Some real-world applications that align with this understanding of curiosity are using projects that students can tune to their own curiosity, supporting quieter students to express their curiosity in less boisterous ways, and realizing that students may be able to solve problems in ways unimaginable to the teacher.

“By visualizing these networks, we can begin to see not only the spectrum of hunter and busybody styles, but the incredible flexibility that characterizes curiosity and the knowledge networks it builds. Appreciating the diversity of curious practice can be really empowering for students, especially those who are otherwise socially marginalized or underserved. Rather than asking ‘am I curious or not?,’ they can ask ‘which style or styles do I have?’ and ‘what can I do with it?’,” says Zurn.

It is clear that curiosity is important for our well-being and the visualization of these knowledge networks may help to pinpoint where curiosity reflects emotional state and vice versa. Recent research from the same team showed that when we maintain a consistent level of curiosity throughout the day, we are more likely to experience increased feelings of life satisfaction and decreased symptoms of depression.

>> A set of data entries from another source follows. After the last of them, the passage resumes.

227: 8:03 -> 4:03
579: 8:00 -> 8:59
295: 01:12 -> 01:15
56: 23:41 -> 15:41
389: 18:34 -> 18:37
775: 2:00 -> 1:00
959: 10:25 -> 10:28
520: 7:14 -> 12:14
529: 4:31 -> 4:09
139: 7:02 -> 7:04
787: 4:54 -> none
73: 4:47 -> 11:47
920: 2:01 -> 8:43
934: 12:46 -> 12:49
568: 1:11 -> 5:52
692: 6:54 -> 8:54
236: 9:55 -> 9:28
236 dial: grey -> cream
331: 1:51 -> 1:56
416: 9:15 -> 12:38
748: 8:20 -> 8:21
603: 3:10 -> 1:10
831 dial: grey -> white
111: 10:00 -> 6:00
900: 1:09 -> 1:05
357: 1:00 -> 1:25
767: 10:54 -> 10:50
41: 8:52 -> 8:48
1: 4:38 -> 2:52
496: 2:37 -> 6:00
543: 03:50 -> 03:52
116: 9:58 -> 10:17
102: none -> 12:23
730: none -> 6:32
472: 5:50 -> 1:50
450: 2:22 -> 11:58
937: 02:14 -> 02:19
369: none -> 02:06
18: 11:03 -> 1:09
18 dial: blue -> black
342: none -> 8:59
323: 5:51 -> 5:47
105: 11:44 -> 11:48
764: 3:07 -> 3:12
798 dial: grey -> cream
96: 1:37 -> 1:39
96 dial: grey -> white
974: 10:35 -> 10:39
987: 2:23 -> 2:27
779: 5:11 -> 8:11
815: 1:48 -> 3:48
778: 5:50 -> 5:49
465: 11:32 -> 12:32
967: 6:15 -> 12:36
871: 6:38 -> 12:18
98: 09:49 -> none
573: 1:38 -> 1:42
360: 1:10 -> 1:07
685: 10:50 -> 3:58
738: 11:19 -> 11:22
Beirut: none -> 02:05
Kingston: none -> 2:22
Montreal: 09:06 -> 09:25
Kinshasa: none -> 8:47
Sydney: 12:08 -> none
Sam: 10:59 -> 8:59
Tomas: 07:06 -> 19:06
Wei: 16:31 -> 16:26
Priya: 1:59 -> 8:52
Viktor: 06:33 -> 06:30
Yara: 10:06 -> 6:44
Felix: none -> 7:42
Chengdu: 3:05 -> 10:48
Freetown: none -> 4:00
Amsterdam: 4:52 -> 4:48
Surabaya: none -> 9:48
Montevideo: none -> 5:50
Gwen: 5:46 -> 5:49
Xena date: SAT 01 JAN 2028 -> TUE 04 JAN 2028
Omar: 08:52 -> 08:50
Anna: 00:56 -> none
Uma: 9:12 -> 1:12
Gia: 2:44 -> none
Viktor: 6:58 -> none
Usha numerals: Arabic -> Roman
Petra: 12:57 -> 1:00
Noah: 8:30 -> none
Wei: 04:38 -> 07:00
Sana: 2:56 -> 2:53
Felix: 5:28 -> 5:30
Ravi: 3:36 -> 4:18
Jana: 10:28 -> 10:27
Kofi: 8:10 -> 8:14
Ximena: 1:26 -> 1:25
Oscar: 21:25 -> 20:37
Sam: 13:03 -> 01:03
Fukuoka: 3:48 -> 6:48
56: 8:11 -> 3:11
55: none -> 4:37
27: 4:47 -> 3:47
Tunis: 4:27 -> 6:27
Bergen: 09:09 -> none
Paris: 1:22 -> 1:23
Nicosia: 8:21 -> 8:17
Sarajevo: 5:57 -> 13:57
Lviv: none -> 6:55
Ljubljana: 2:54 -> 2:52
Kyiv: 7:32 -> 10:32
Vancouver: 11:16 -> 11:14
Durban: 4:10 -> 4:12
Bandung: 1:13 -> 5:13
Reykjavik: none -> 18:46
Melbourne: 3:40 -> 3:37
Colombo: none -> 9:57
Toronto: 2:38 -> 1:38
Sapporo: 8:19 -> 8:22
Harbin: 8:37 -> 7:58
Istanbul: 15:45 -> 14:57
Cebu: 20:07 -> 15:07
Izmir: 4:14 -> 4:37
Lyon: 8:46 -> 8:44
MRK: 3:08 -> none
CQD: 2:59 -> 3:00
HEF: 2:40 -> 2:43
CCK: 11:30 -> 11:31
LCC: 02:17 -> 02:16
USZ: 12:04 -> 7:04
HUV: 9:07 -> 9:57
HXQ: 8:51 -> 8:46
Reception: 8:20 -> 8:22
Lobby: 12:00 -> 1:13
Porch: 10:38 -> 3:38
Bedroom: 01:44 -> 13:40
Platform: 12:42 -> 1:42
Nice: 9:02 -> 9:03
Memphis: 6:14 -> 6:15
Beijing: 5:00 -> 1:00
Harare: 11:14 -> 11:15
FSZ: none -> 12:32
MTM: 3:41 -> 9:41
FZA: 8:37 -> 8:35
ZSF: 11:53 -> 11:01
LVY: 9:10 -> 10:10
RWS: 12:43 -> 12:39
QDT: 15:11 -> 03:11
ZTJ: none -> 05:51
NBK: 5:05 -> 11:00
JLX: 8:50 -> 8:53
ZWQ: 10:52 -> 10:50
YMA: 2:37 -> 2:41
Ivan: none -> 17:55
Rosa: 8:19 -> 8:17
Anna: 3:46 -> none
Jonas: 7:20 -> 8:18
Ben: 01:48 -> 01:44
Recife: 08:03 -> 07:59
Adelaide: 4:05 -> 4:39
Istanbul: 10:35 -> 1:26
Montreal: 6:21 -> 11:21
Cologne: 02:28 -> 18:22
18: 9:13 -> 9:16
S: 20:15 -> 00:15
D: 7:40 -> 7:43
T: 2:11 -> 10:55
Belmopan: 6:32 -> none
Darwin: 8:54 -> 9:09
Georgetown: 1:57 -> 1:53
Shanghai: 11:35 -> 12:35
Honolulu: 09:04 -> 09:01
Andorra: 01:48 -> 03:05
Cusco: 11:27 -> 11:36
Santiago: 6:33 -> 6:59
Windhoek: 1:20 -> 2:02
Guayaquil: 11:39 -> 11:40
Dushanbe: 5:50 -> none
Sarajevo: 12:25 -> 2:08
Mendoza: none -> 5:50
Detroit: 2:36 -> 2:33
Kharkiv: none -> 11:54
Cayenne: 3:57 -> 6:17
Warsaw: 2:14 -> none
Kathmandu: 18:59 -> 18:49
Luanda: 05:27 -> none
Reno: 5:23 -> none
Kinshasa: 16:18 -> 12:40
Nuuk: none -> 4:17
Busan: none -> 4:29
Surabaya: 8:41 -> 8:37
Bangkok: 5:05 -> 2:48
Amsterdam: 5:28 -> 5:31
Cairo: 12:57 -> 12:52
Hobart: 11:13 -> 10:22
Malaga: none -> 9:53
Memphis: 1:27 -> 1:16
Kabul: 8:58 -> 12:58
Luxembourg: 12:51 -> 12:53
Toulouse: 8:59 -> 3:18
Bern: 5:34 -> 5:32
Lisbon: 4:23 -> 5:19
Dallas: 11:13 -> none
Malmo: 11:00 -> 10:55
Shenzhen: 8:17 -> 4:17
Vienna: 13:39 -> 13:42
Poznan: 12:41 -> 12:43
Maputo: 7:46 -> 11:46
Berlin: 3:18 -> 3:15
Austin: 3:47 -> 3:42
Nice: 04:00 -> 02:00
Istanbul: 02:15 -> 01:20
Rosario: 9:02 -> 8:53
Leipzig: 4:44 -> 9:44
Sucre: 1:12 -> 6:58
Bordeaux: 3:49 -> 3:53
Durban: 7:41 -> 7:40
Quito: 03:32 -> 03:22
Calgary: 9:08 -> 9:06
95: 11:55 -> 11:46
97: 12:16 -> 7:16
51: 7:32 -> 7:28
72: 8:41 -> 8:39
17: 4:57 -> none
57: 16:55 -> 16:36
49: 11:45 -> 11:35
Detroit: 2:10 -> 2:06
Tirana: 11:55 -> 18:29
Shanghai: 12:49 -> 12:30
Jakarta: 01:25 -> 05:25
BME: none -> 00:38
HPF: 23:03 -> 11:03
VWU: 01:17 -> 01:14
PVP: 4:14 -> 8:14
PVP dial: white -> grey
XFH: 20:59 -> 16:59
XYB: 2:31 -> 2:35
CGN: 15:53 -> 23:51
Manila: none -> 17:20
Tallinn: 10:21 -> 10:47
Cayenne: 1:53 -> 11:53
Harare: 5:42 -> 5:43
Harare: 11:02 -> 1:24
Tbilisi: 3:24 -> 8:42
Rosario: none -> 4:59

Their work suggests that engaging in curiosity more often and having an open mind about what curiosity looks like may improve well-being, a link the team plans to test using interventions in future work.

In a time when human interaction is stinted and our natural curiosity is interrupted by ads and algorithms, curiosity examined through a network perspective helps us see how we can use curiosity to increase life satisfaction and communication with others. While a clear benefit of this study is its potential future applications in education and emotional well-being, its network approach and interdisciplinary research design also promotes collaborative scientific studies. This interdisciplinary approach allows us to learn from many perspectives and propose many applications for knowledge networks as tools to enhance our well-being beyond education.

This research was supported by the Center for Curiosity, the John D. and Catherine T. MacArthur Foundation, the Alfred P. Sloan Foundation, the ISI Foundation, the Paul Allen Foundation, the Army Research Laboratory through grant W911NF-10-2-0022, the Army Research Office through grants W911NF-14-1-0679, W911NF-16-1-0474 and DCIST-W911NF-17-2-0181, the Office of Naval Research, the National Institute of Mental Health through grants 2-R01-DC-009209-11, R01-MH112847, R01-MH107235 and R21-M MH-106799, the National Institute of Child Health and Human Development through grant 1R01HD086888-01), the National Institute of Neurological Disorders and Stroke through grant R01 NS099348), the National Science Foundation through grants PHY-1554488 and BCS-1631550, and the National Institute on Drug Abuse through grant 1K01DA047417.